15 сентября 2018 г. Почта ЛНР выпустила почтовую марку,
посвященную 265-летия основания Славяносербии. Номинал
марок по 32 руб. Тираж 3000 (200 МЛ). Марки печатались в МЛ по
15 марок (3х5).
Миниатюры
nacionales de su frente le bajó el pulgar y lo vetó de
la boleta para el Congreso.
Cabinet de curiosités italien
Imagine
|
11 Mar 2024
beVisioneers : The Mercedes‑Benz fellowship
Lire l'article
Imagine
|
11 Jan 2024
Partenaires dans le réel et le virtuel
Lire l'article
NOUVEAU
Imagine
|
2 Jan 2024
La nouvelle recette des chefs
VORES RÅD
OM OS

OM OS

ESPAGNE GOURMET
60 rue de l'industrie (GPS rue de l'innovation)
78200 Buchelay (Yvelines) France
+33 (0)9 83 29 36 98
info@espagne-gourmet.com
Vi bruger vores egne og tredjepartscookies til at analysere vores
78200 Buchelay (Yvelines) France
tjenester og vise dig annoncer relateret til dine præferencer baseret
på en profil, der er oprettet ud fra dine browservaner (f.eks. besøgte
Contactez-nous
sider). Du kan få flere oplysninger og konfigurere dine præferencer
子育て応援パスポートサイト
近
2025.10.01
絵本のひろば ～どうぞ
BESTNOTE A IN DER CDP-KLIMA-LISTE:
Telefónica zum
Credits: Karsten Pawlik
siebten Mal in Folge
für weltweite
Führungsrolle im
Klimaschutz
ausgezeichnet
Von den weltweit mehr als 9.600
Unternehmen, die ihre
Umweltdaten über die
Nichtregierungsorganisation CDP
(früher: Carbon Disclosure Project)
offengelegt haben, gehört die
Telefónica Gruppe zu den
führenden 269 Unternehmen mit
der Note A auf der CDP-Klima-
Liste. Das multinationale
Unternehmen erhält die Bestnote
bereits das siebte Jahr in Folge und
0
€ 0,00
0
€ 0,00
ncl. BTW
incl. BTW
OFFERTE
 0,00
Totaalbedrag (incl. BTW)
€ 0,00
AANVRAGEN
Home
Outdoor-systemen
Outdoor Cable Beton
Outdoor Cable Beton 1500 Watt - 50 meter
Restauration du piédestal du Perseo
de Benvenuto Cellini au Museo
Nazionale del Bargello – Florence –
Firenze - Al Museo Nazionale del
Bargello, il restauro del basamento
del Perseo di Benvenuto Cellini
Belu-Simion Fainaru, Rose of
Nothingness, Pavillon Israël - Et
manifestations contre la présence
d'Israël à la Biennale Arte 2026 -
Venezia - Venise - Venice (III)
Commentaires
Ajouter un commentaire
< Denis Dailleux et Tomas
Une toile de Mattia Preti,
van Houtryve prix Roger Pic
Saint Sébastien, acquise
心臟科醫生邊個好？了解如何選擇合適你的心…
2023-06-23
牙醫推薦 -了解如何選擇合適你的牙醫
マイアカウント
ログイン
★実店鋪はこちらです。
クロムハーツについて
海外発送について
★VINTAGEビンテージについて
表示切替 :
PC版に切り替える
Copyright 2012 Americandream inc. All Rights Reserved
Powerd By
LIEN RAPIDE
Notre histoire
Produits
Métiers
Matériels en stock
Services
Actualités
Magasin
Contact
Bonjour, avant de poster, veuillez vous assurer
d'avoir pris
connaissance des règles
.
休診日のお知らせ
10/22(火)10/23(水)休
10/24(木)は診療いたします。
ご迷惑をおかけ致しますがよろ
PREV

▸ WORK REQUEST: Say, as a single number and nothing more, how many lines of the entries contain the word "Unternehmen".

▸ SOLUTION TO THIS PROBLEM: 3